I have also, in the past nine months, planned and executed a wedding. Quite successfully, I might add. I did less well with the honeymoon. (Please don't be juvenile.) Kevin and I discovered that not only did we spend the week in varying degrees of viral-induced agony, but we also don't have a single picture of us together from our honeymoon. I think this calls for a second one, if only to fill the frame I have set aside on an otherwise blank wall for just such a Kodak moment.
I have had two nieces. Yes, the labor was hard, but I came through it okay, and the girls are doing beautifully.

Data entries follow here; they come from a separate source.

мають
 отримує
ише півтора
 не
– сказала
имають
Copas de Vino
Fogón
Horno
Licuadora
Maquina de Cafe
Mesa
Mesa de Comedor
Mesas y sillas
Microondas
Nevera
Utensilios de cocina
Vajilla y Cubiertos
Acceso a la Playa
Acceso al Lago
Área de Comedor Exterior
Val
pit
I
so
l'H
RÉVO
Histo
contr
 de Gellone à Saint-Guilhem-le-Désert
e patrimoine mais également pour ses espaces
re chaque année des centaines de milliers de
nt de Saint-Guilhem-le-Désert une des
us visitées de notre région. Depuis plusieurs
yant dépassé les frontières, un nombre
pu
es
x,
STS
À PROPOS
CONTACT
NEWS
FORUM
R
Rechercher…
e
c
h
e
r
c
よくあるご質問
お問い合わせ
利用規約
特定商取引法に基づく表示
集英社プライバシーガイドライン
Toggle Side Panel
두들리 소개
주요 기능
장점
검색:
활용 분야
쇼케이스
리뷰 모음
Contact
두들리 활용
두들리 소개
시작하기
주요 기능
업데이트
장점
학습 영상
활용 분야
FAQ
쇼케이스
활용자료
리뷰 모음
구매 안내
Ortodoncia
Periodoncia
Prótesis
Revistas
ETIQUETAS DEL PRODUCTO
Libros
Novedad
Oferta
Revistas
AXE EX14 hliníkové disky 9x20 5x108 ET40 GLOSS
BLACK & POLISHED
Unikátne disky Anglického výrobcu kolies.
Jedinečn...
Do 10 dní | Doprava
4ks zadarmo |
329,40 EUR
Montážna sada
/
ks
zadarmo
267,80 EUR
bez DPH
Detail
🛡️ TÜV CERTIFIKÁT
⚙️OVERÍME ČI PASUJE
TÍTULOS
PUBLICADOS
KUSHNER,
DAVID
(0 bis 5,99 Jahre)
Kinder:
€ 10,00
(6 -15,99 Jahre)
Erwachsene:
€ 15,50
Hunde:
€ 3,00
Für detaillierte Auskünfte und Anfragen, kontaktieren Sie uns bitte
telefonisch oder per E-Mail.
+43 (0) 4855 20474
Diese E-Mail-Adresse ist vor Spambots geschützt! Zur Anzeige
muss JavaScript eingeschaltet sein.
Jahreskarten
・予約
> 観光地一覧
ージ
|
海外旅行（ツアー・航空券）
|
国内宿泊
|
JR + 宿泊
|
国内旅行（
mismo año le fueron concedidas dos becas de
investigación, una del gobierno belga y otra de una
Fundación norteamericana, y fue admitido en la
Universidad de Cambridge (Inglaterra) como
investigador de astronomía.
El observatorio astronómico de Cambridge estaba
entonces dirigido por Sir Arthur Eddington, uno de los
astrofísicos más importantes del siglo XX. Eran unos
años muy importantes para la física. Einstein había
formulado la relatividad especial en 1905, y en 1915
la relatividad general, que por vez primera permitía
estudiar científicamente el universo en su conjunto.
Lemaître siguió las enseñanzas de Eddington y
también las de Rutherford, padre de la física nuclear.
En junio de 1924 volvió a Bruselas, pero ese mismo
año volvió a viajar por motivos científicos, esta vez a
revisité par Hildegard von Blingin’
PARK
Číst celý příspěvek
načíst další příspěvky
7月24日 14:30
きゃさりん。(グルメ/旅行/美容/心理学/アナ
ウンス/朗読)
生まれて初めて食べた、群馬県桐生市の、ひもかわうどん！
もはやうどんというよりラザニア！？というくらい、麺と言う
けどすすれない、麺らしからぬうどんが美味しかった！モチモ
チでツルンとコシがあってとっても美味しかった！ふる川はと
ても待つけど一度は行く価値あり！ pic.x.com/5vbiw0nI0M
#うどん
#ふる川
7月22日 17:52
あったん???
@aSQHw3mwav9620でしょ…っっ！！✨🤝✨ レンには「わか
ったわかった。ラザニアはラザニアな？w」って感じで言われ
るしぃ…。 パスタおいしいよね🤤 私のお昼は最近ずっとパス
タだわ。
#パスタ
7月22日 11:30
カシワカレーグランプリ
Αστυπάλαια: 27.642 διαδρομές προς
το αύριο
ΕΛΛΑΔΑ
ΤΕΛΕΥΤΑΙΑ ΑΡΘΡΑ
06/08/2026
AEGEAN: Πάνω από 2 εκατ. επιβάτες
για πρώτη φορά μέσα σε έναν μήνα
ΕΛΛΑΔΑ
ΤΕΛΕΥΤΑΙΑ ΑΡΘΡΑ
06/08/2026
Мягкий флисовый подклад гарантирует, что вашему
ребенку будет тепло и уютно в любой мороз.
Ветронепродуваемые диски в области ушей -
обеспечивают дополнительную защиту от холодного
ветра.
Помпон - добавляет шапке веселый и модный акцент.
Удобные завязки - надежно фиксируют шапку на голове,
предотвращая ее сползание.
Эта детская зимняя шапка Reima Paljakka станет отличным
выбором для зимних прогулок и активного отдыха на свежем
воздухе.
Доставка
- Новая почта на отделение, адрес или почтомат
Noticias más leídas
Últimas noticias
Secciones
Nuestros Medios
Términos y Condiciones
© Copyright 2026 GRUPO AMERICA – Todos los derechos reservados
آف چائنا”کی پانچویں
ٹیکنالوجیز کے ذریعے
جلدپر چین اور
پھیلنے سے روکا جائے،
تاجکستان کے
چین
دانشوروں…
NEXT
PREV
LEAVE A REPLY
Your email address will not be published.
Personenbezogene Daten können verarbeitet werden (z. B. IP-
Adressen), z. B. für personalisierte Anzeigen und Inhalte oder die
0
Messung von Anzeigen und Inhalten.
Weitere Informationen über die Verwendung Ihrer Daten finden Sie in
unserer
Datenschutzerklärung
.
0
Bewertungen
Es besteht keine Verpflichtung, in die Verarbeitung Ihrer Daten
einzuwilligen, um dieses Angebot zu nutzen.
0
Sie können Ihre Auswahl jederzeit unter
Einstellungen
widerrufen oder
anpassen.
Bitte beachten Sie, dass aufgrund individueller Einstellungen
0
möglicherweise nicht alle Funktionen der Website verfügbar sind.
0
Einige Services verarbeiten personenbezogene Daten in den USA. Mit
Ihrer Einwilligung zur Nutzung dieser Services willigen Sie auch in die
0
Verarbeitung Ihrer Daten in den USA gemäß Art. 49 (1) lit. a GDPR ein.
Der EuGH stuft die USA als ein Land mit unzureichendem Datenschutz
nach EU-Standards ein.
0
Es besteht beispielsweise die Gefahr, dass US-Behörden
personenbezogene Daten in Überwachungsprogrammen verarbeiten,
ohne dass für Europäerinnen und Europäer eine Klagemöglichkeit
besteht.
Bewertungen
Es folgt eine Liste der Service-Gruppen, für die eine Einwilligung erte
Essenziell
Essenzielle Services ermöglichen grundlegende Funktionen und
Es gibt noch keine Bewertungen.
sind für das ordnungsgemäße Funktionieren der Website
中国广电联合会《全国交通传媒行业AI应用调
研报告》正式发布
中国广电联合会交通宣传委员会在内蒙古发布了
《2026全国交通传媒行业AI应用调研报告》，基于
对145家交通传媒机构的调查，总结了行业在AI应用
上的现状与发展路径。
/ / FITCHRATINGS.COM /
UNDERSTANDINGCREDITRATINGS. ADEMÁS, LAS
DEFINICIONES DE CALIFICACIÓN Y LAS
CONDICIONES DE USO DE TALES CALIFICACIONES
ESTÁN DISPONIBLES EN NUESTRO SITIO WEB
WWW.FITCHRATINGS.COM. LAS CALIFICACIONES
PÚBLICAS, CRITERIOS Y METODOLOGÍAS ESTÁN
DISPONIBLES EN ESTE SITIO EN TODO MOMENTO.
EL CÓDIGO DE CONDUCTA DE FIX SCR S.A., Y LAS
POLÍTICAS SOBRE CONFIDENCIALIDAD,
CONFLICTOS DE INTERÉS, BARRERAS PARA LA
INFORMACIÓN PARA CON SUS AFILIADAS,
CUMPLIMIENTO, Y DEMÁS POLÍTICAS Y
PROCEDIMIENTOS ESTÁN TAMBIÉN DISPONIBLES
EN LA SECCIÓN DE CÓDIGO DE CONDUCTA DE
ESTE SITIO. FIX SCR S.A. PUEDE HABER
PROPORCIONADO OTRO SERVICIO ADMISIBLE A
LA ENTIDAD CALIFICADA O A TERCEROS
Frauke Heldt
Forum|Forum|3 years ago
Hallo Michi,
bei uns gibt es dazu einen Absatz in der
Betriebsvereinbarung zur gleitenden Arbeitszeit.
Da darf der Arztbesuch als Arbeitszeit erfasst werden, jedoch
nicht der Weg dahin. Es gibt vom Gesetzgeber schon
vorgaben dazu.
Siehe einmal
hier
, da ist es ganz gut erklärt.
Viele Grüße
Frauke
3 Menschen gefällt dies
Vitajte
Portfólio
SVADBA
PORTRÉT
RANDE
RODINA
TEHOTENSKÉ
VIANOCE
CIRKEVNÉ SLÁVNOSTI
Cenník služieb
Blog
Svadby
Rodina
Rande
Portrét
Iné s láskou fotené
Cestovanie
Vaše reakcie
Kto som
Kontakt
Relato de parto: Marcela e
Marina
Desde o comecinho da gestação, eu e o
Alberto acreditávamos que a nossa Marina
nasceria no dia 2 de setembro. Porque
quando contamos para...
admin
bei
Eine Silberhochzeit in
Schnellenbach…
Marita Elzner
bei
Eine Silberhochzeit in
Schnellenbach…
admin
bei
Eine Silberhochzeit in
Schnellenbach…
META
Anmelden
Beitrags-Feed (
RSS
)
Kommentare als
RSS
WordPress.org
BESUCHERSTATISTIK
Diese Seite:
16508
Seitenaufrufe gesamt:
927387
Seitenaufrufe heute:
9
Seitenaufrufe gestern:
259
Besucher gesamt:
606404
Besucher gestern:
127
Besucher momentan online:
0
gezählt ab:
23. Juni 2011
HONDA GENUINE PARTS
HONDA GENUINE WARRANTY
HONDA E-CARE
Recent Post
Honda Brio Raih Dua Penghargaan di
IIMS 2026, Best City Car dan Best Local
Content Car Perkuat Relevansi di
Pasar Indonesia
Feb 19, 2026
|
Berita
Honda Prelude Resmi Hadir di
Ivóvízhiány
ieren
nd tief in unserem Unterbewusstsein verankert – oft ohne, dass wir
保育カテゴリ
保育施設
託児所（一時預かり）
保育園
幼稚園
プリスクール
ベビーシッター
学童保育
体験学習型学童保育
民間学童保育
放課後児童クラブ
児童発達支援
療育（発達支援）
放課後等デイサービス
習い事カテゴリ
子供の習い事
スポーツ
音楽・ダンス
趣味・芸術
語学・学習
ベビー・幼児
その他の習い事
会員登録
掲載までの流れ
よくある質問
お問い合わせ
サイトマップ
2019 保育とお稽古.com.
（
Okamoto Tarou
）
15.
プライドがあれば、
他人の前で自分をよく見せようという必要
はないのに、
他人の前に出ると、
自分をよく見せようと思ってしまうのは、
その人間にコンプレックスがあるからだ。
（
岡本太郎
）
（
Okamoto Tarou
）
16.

I turned twenty-five. For said birthday, I received OneNote, which has made organizing all my billions of fictive thoughts much easier. I feel ambitious to write again. Though, I promise you, I have not been spending time with my novels instead of my blog. I have been far too busy for either. That will change, however. Though I will never receive a penny for my work, I vow to waste years of my life scribbling away (or tip-tapping away on Eddie, my beloved laptop) on various pieces of aspiring literature.
I survived work at the Co-op during a championship football season. I changed my name. Twice. I have said positive things about Relief Society. I have had approximately 250 nightmares. I have been introduced to Sports Night. I got to spend time with Kevin, which we all know never happened during the courtship. I have built a registry and then purchased nearly everything on it. I have ordered pictures printed and hung a ridiculous number of frames. I am decorating an apartment against the event that we ever have people over to see it. I read regularly. I clean, do laundry, grocery shop, and I even try to make my husband dinner occasionally (it's not working: he's lost weight. I've gained it.)
Anyway, that's why I haven't written.
If you want, you can blame Facebook, which makes emotional outlets so much more accessible. But I'm done with Facebook and its cheap allurements. I have a rant about that, if you care to hear it. In fact, I have several things I can write about (and may eventually.) If anyone is still reading, I am open to suggestions, requests, ransom demands, etc. Popular topics on my mind include why I hate my job and why I can't leave it; what I'm not doing with my talents; my Marxist views on public transit (which is really part of a larger expose' on the general goings-on of the public transit universe); and married life: so, how is it?
And I promise to be better from now on.